__Exercise aim__. Exact reproduction is required for the lines below starting at the line with "Mon Cheri Ivonne D" and ending at the line with "since the final years of the Ottoman Empire.", both included. No other lines, and no pictures.

╭──

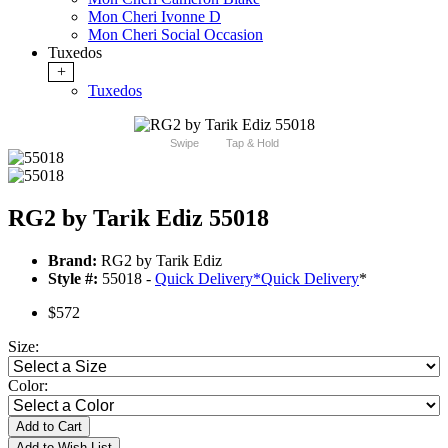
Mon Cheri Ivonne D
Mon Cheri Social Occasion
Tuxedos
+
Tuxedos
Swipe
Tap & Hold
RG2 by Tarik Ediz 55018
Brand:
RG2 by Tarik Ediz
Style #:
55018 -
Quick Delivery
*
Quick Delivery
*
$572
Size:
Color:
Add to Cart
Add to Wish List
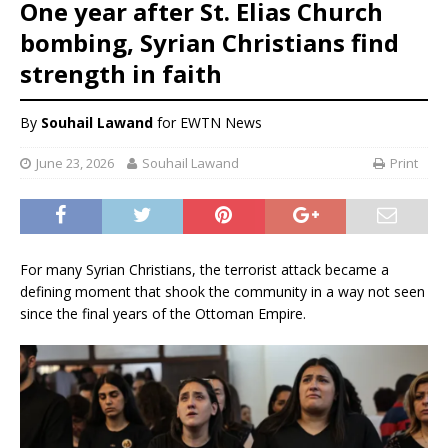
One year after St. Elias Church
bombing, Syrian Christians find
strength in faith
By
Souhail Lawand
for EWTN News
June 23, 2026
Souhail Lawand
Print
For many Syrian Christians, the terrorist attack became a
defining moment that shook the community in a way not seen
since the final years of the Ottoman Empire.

╰──
╭──

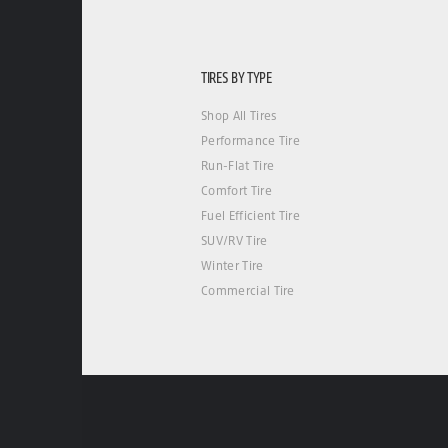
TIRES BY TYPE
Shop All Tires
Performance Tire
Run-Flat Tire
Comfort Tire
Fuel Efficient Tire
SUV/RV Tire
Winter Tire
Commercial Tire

╰──

__Written answer__.
Mon Cheri Ivonne D
Mon Cheri Social Occasion
Tuxedos
+
Tuxedos
Swipe
Tap & Hold
RG2 by Tarik Ediz 55018
Brand:
RG2 by Tarik Ediz
Style #:
55018 -
Quick Delivery
*
Quick Delivery
*
$572
Size:
Color:
Add to Cart
Add to Wish List
One year after St. Elias Church
bombing, Syrian Christians find
strength in faith
By
Souhail Lawand
for EWTN News
June 23, 2026
Souhail Lawand
Print
For many Syrian Christians, the terrorist attack became a
defining moment that shook the community in a way not seen
since the final years of the Ottoman Empire.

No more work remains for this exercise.